We head up the stairs like condemned prisoners, except one of us is already half-hard and the other is just tired of thinking.

***

The ceiling had a crack shaped like a rude gesture. I lay there, naked, sweaty, sprawled across scratchy linen like a well-used deity, and seriously considering theft of at least one pillow. Maybe the blanket too.

The dwarf sits at the edge of the bed, bare-assed and hairy, stuffing tobacco into his pipe with all the ceremony of a monk lighting incense. He strikes the match. Puff. Slow exhale. That musky, spicy scent coils through the air.

“You’re my favorite harlot,” he says, “you know that.”

I stretch like a cat with no shame. “Pleasure doing business with me,” I purr, swiping the pipe and taking a drag. Burns like bad karma.

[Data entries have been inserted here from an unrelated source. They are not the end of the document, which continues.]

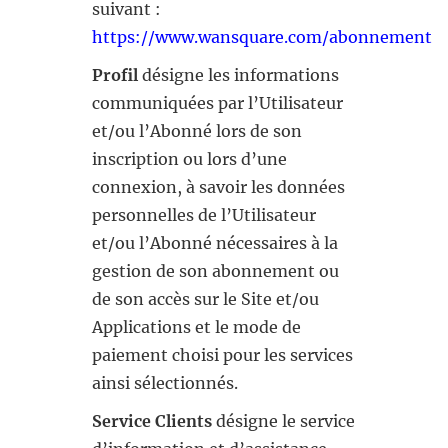
suivant :
https://www.wansquare.com/abonnement
Profil
désigne les informations
communiquées par l’Utilisateur
et/ou l’Abonné lors de son
inscription ou lors d’une
connexion, à savoir les données
personnelles de l’Utilisateur
et/ou l’Abonné nécessaires à la
gestion de son abonnement ou
de son accès sur le Site et/ou
Applications et le mode de
paiement choisi pour les services
ainsi sélectionnés.
Service Clients
désigne le service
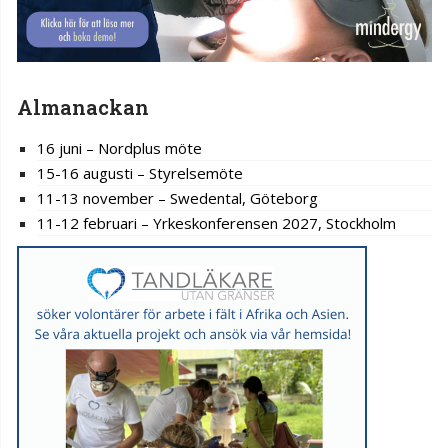
Almanackan
16 juni – Nordplus möte
15-16 augusti – Styrelsemöte
11-13 november – Swedental, Göteborg
11-12 februari – Yrkeskonferensen 2027, Stockholm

Perfect.

He chuckles, rough and warm. “But seriously, girl.” Another puff. “Stick to that reptile of yours.”

I blink. “You mean the actual dragon?”

He nods, dead serious now. “He’s a keeper.”

I exhale a ribbon of smoke and stare at the ceiling crack again.

“…That’s the most romantic thing anyone’s said to me all month.”

He snorts. “Gods help you if that’s your bar.”

“It is,” I say, passing the pipe back. “Somewhere between ‘nice tits’ and ‘I’ll pay extra if you pretend to be my dead wife.’”

He coughs. “That last one real?”

“Real enough,” I mutter, rolling onto my side, letting the sheet drape just so. “He tipped well. And cried after.”

“Men are a tragedy.”

“You’re included.”

“I'm the comic relief,” he says smugly.

I grin. “You’re the punchline.”

He puffs, unfazed. “Still. That dragon of yours. I’ve seen the way he looks at you when you’re not looking.”

I freeze, just for a breath. Then scoff. “He looks at everyone like they’re a badly written tax law.”

“Nah,” he says. “He looks at you like he’s already memorized every line and still can’t make sense of it.”

I hate how quiet that makes me.

He keeps talking. “You make him nervous. That’s rare for creatures with a death toll.”

I reach for the cup of half-warm ale, sip, then say too casually, “He still thinks I’m gonna leave.”

“Well,” the dwarf says, tamping down the pipe with a calloused thumb, “aren’t you?”

I don’t answer. Because I don’t know. Because it’s complicated. Because my answer changes every godsdamn morning.

He nods like that silence says everything.

We sit there, him smoking, me pretending not to care, while the room fills with pipe smoke and the echo of things I won’t say.